::: Data in this exercise

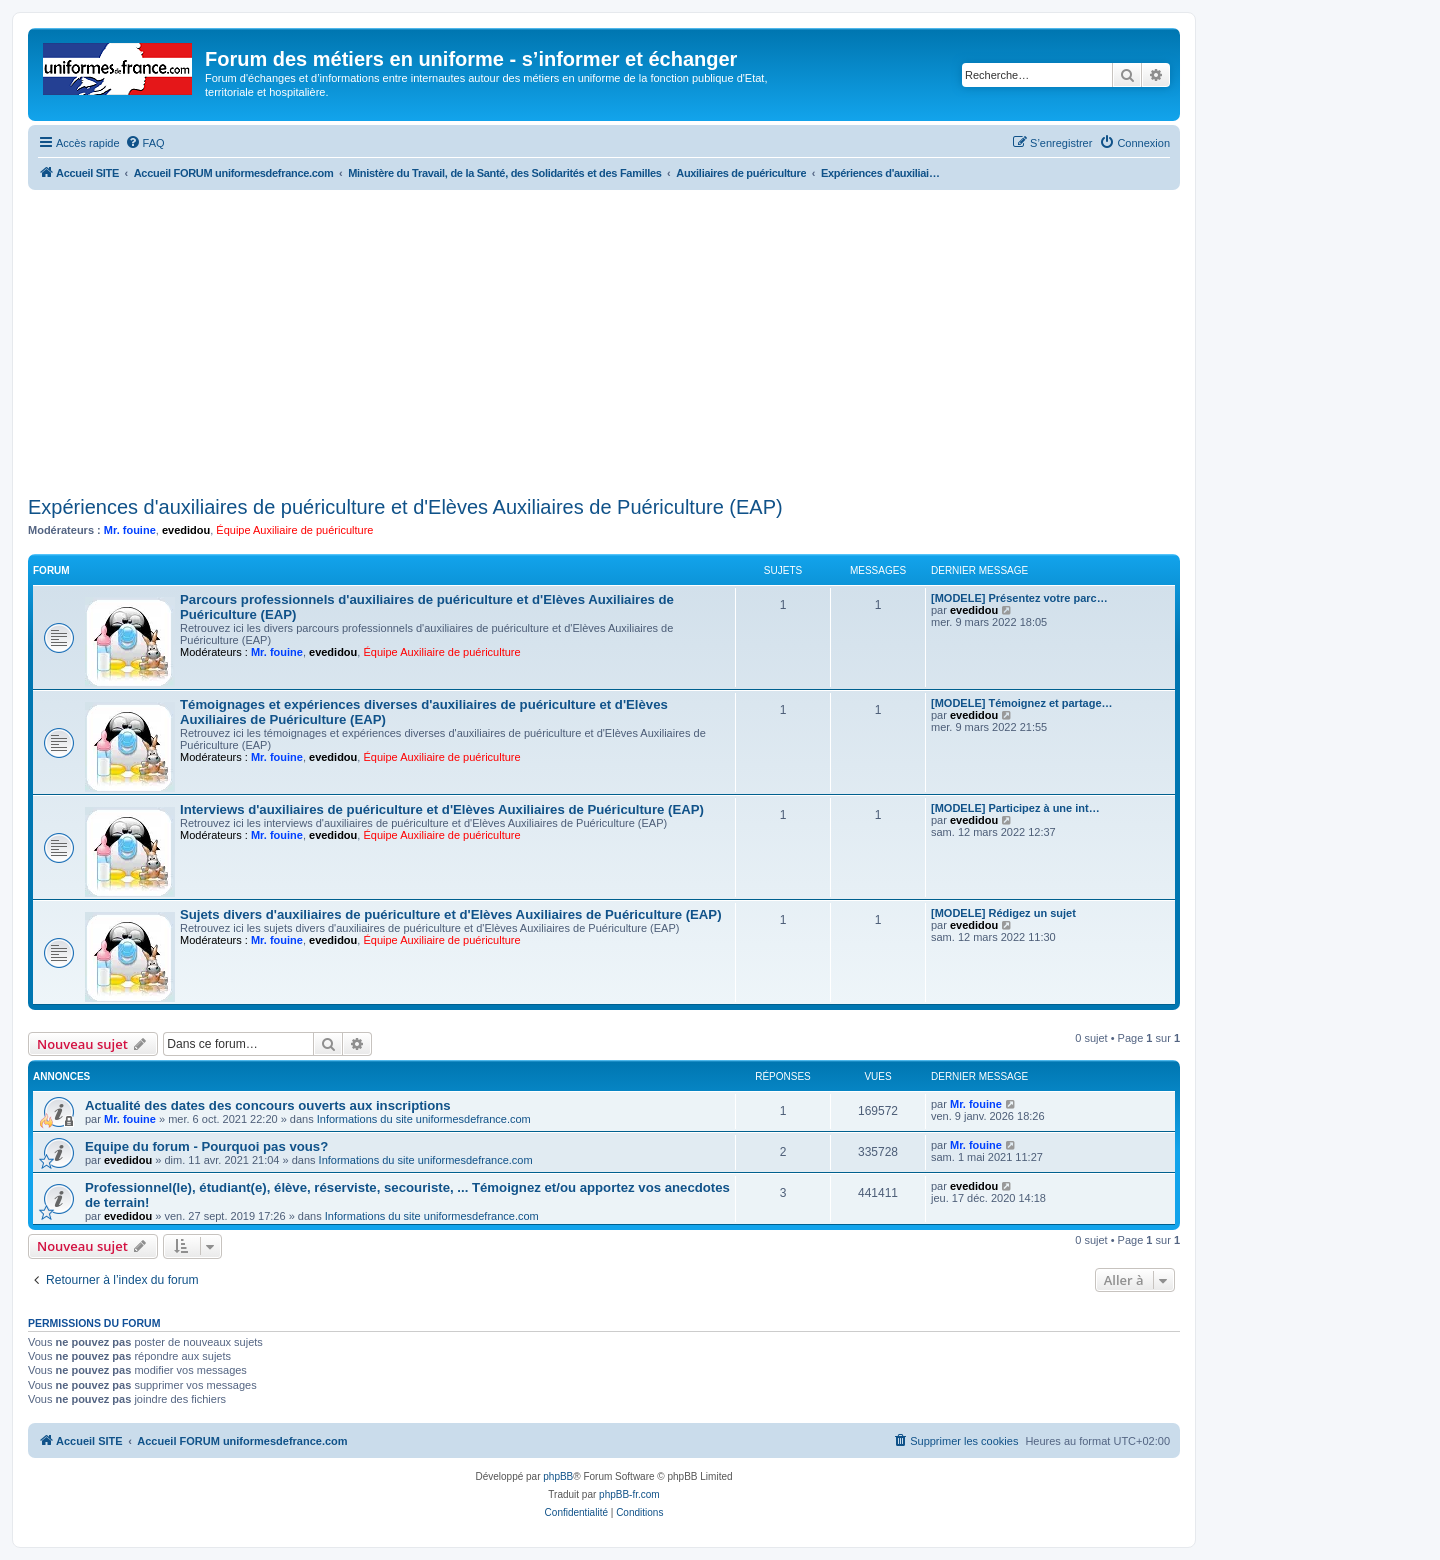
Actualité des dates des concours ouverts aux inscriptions (268, 1105)
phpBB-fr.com (629, 1494)
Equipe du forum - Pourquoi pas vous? (206, 1146)
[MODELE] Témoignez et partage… (1022, 703)
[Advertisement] (604, 340)
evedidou (186, 530)
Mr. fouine (130, 530)
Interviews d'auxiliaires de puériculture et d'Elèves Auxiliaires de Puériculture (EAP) (442, 809)
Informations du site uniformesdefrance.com (424, 1119)
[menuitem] (145, 143)
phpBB (558, 1476)
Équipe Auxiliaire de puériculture (294, 530)
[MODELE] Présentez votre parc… (1019, 598)
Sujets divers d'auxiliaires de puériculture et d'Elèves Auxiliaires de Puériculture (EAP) (451, 914)
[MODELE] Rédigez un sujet (1003, 913)
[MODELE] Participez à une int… (1015, 808)
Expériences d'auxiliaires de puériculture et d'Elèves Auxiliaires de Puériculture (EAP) (405, 507)
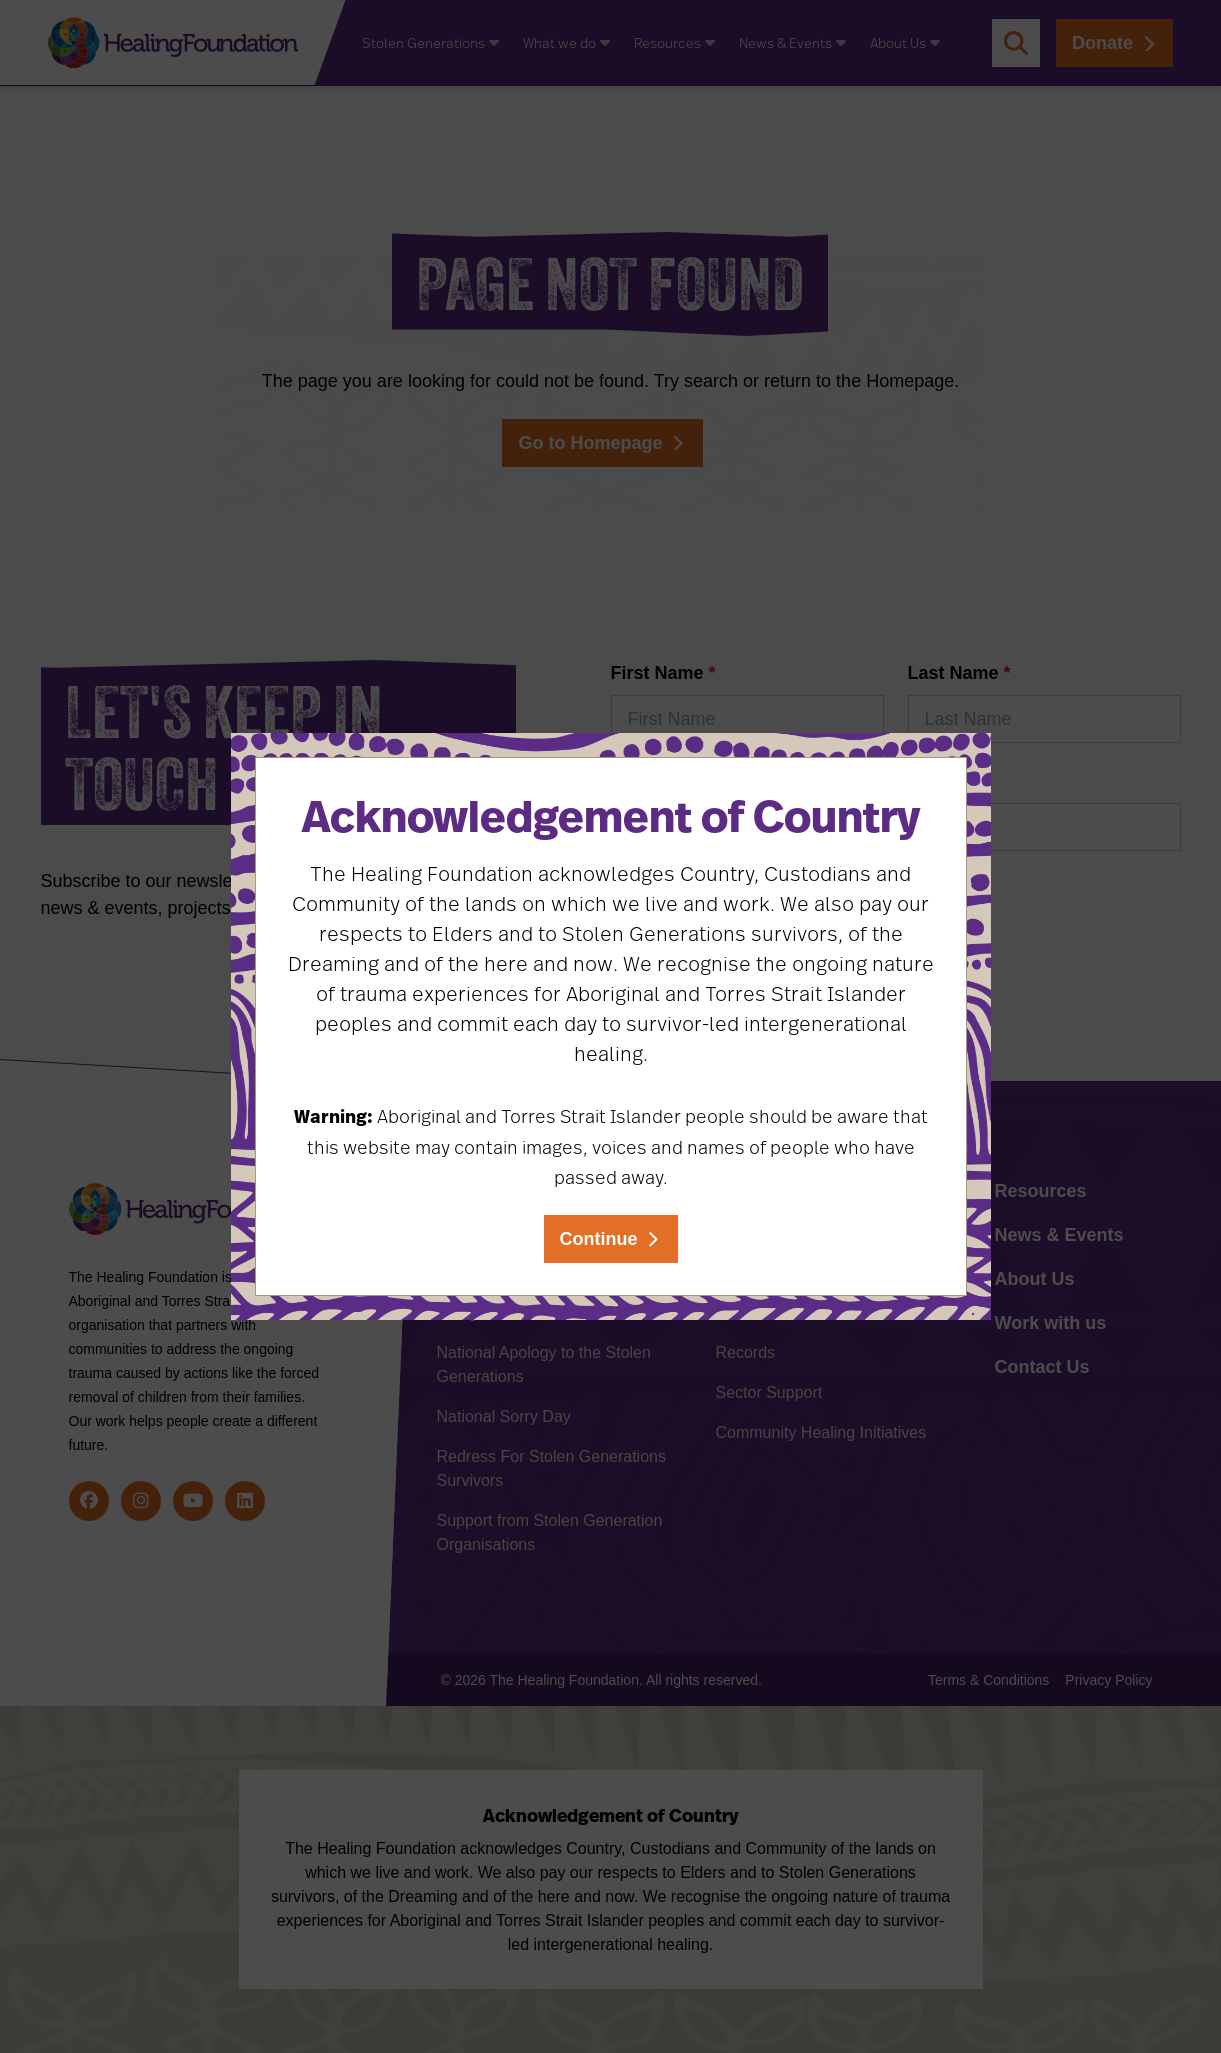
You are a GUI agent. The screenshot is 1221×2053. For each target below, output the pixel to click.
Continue (599, 1239)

::::::

Activity. Every line with "puériculture" in it should be copied from the entries.

Result.
Interviews d'auxiliaires de puériculture et d'Elèves Auxiliaires de Puériculture (EAP) (442, 809)
Équipe Auxiliaire de puériculture (294, 530)
Sujets divers d'auxiliaires de puériculture et d'Elèves Auxiliaires de Puériculture (EAP) (451, 914)
Expériences d'auxiliaires de puériculture et d'Elèves Auxiliaires de Puériculture (EAP) (405, 507)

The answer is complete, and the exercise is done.